Um murmúrio correu pela sala. O coração martelava em meu peito.

E então Leon se levantou. O mundo parou quando vi a pequena caixa em suas mãos. Ele a abriu, revelando um anel com um diamante imenso, rodeado por esmeraldas que brilhavam como meus olhos.

Ele caminhou até mim, firme, sem hesitar.

— Ivy — disse, prendendo meu olhar —, este compromisso foi feito antes mesmo de sabermos o que a vida nos reservaria. Mas, diante de todos aqui, eu assumo. Não apenas pelo acordo dos nossos avôs, mas porque eu quero.

As lágrimas escorreram silenciosas no meu rosto. Minha voz mal saiu, trêmula:

— Sim.

O anel deslizou pelo meu dedo, e naquele instante, no dia do meu aniversário de vinte e um anos, tornei-me oficialmente noiva de Leon Clifford.

E a “feia” que o mundo desprezava morreu para sempre naquela noite.

O juiz ajeitou os óculos e continuou lendo o documento que mudaria para sempre o rumo da minha vida:

— O casamento deverá ocorrer dentro de dois meses a partir da data de hoje. Antes de um ano, um herdeiro deverá ser gerado. Com o casamento, cinquenta por cento do fundo fiduciário será liberado. Com o nascimento do herdeiro, os outros cinquenta por cento.

Um murmúrio pesado percorreu o salão. Eu sentia cada olhar queimando sobre mim.

E, como sempre, Lilibet não soube se calar.

— Isso é um absurdo! — ela gritou, batendo os pés. — Ele é lindo, e ela é… ela é horrorosa! Como pode ser obrigada a se casar com ele? Isso devia ser meu, tudo devia ser meu!

Todos prenderam a respiração. Meu pai se levantou de súbito, o rosto vermelho, a mão sobre o peito.

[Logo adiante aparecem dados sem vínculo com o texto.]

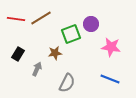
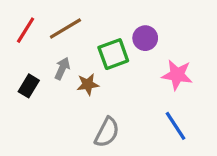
red line: (16, 19) -> (26, 30), turned -66
gray arrow: (37, 69) -> (62, 68), moved
blue line: (110, 79) -> (176, 126), turned 36

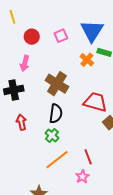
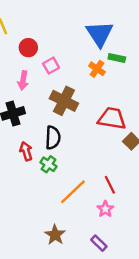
pink square: (61, 36) -> (51, 66), moved
black semicircle: (56, 114) -> (53, 138), moved
green cross: (52, 135) -> (48, 164), moved

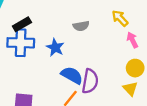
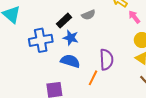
black rectangle: (22, 24) -> (64, 21), moved
blue semicircle: (72, 75) -> (70, 61), moved

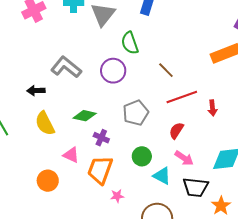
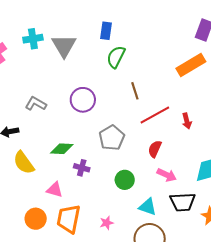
green semicircle: (130, 43) -> (116, 57), moved, turned 55
gray L-shape: (66, 67) -> (36, 104), size x0.7
brown line: (166, 70) -> (135, 91), turned 36
orange trapezoid: (100, 170) -> (69, 219), moved
cyan triangle: (162, 176) -> (148, 207), moved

— Lilibet, pare com isso! — ele ordenou, a voz trêmula. — Comporte-se, pelo amor de Deus!

Mas ela continuou, sem se importar com nada.

— Eu é que devia ser a noiva! Eu, não ela!

O escândalo ecoava pelo salão, e então aconteceu. Diante de todos, meu pai levou a mão ao peito outra vez, cambaleou e caiu. O silêncio foi quebrado por gritos.

— Papai! — corri até ele, ajoelhando-me ao seu lado.

Mas já era tarde. O olhar dele se apagava diante de mim.

Naquele dia que deveria ser o mais feliz da minha vida, em que eu finalmente era reconhecida como herdeira legítima e noiva de Leon, meu pai morreu diante de todos.

Meu coração se partiu em pedaços. A dor do luto e o peso do amor recém-nascido se misturaram em mim de uma forma cruel.

E no fundo da minha alma, uma certeza queimava: minha meia-irmã matou o meu pai de desgosto.